The current disorders can also be explained by the recent overhaul of working conditions for bus drivers at the RATP, which has demotivated the troops, according to Arole Lamasse, secretary general of the UNSA-RATP.
“Today, I have friends who no longer come to work. There are buses that are abandoned at the terminus. There are employees who have decided to quit, I have friends who have gone to the beets “, he says.
Some 1,800 bus driver positions are currently to be filled in Ile-de-France, out of 30,000 jobs on regular lines (18,000 at RATP and 12,000 in the outer suburbs), notes Mr. Probst.

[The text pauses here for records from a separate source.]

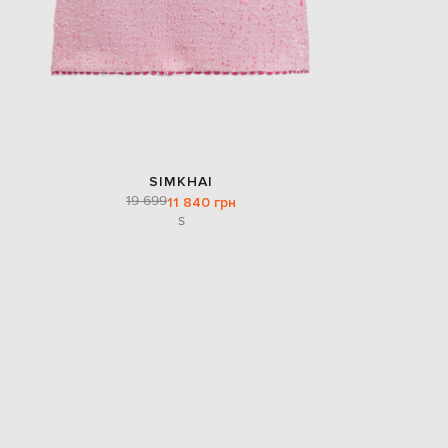
SIMKHAI
19 699
11 840 грн
S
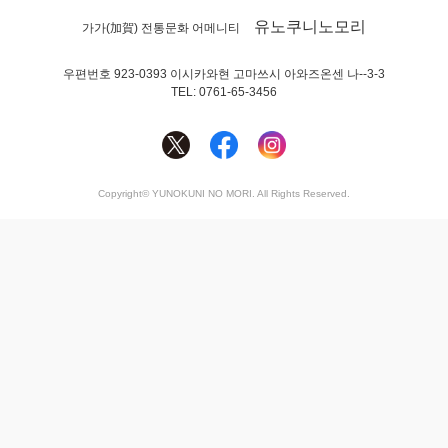
유노쿠니노모리
가가(加賀) 전통문화 어메니티
우편번호 923-0393 이시카와현 고마쓰시 아와즈온센 나--3-3
TEL: 0761-65-3456
Copyright© YUNOKUNI NO MORI. All Rights Reserved.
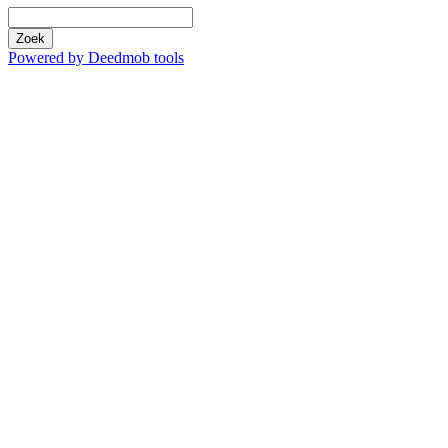
Zoek
Powered by Deedmob tools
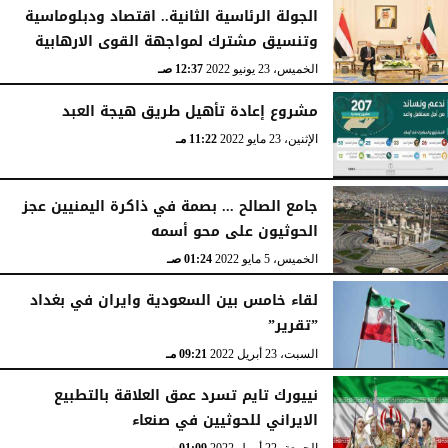
الجولة الرئاسية الثانية.. اقتصاد ودبلوماسية
وتنسيق مشترك لمواجهة القوى الارهابية
الخميس، 23 يونيو 2022
12:37 صـ
مشروع إعادة تأهيل طريق هيجة العبد
الإثنين، 23 مايو 2022
11:22 مـ
جامع الصالح ... بصمة في ذاكرة اليمنيين عجز
الحوثيون على محو أسمه
الخميس، 5 مايو 2022
01:24 صـ
لقاء خامس بين السعودية وايران في بغداد
”تقرير”
السبت، 23 أبريل 2022
09:21 مـ
نييورك تايم تسرد عمق العلاقة بالتطبيع
الايراني للحوثيين في صنعاء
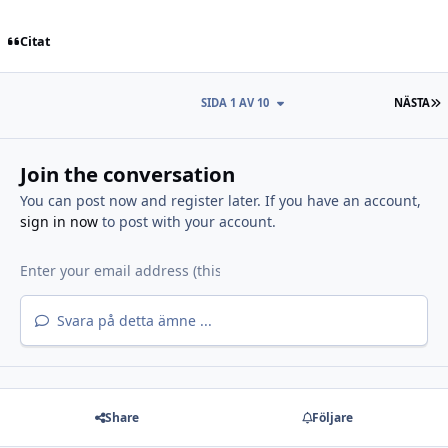
Citat
S
SIDA 1 AV 10
NÄSTA
Join the conversation
You can post now and register later. If you have an account,
sign in now
to post with your account.
Svara på detta ämne ...
Share
Följare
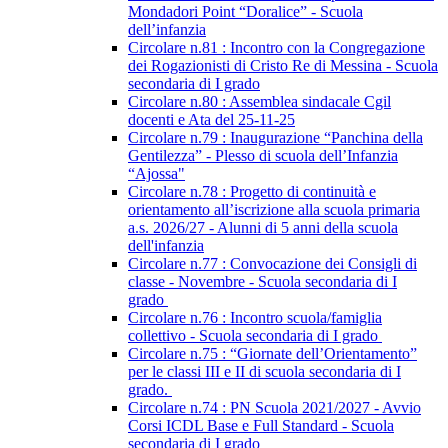
Mondadori Point “Doralice” - Scuola
dell’infanzia
Circolare n.81 : Incontro con la Congregazione
dei Rogazionisti di Cristo Re di Messina - Scuola
secondaria di I grado
Circolare n.80 : Assemblea sindacale Cgil
docenti e Ata del 25-11-25
Circolare n.79 : Inaugurazione “Panchina della
Gentilezza” - Plesso di scuola dell’Infanzia
“Ajossa"
Circolare n.78 : Progetto di continuità e
orientamento all’iscrizione alla scuola primaria
a.s. 2026/27 - Alunni di 5 anni della scuola
dell'infanzia
Circolare n.77 : Convocazione dei Consigli di
classe - Novembre - Scuola secondaria di I
grado
Circolare n.76 : Incontro scuola/famiglia
collettivo - Scuola secondaria di I grado
Circolare n.75 : “Giornate dell’Orientamento”
per le classi III e II di scuola secondaria di I
grado.
Circolare n.74 : PN Scuola 2021/2027 - Avvio
Corsi ICDL Base e Full Standard - Scuola
secondaria di I grado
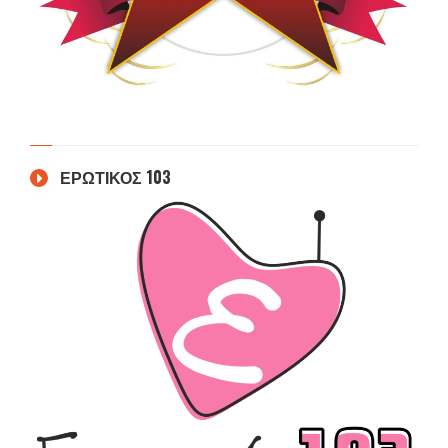
ΕΡΩΤΙΚΟΣ 103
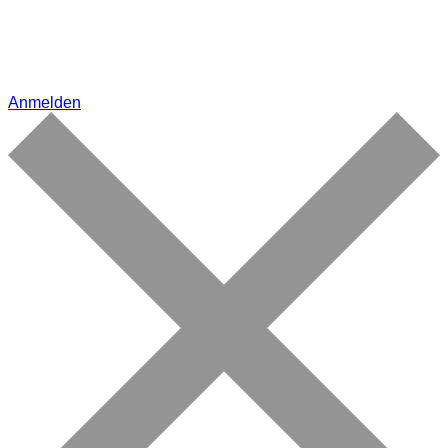
Anmelden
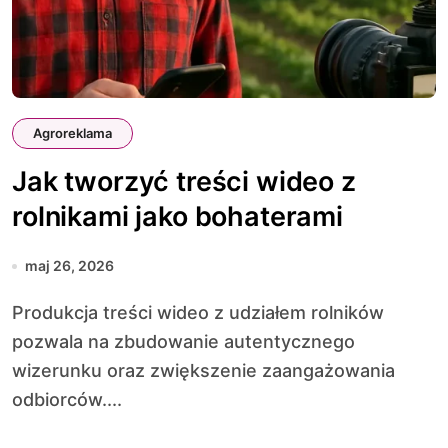
Agroreklama
Jak tworzyć treści wideo z
rolnikami jako bohaterami
maj 26, 2026
Produkcja treści wideo z udziałem rolników
pozwala na zbudowanie autentycznego
wizerunku oraz zwiększenie zaangażowania
odbiorców....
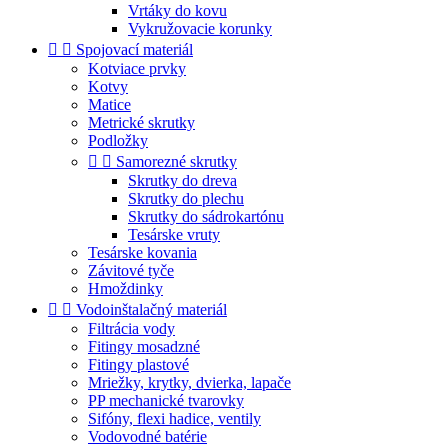
Vrtáky do kovu
Vykružovacie korunky


Spojovací materiál
Kotviace prvky
Kotvy
Matice
Metrické skrutky
Podložky


Samorezné skrutky
Skrutky do dreva
Skrutky do plechu
Skrutky do sádrokartónu
Tesárske vruty
Tesárske kovania
Závitové tyče
Hmoždinky


Vodoinštalačný materiál
Filtrácia vody
Fitingy mosadzné
Fitingy plastové
Mriežky, krytky, dvierka, lapače
PP mechanické tvarovky
Sifóny, flexi hadice, ventily
Vodovodné batérie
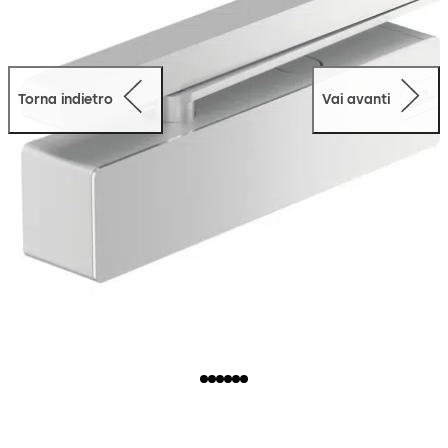
Torna indietro
Vai avanti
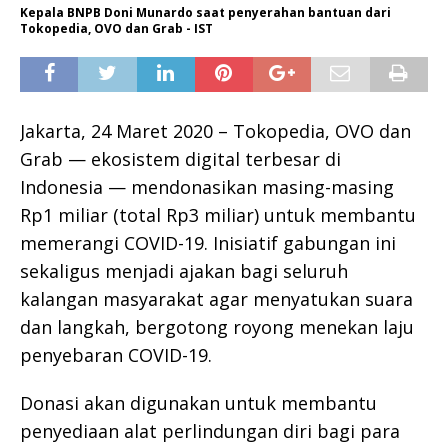
Kepala BNPB Doni Munardo saat penyerahan bantuan dari
Tokopedia, OVO dan Grab - IST
Jakarta, 24 Maret 2020 – Tokopedia, OVO dan
Grab — ekosistem digital terbesar di
Indonesia — mendonasikan masing-masing
Rp1 miliar (total Rp3 miliar) untuk membantu
memerangi COVID-19. Inisiatif gabungan ini
sekaligus menjadi ajakan bagi seluruh
kalangan masyarakat agar menyatukan suara
dan langkah, bergotong royong menekan laju
penyebaran COVID-19.
Donasi akan digunakan untuk membantu
penyediaan alat perlindungan diri bagi para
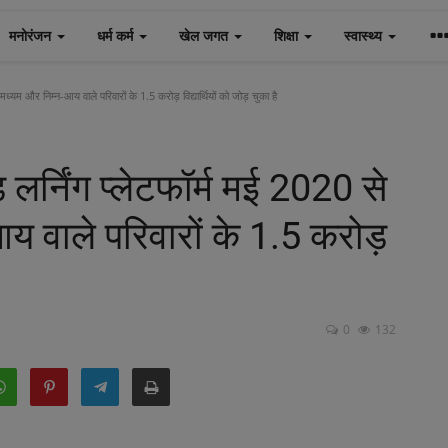
मनोरंजन
धर्म कर्म
खेल जगत
शिक्षा
स्वास्थ्य
मध्यम और निम्न-आय वाले परिवारों के 1.5 करोड़ विद्यार्थियों को जोड़ चुका है
 लर्निंग प्लेटफॉर्म मई 2020 से
य वाले परिवारों के 1.5 करोड़
0
132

As elsewhere in France, the operators (RATP, Transdev and Keolis, above all) seek to recruit, and make it known, co-optation bonuses and funding for training support. “Today, they are not very optimistic”, notes the leader.
“The question we are asking at Ile-de-France Mobilités is how we can have so many disruptions when only 6 to 8% of the staff are missing”, he continues.
“All the operators really need to mobilize so that this lack of drivers has the least possible impact on the regularity of the lines, that there is at least 90% of the service. It’s a human resources problem!”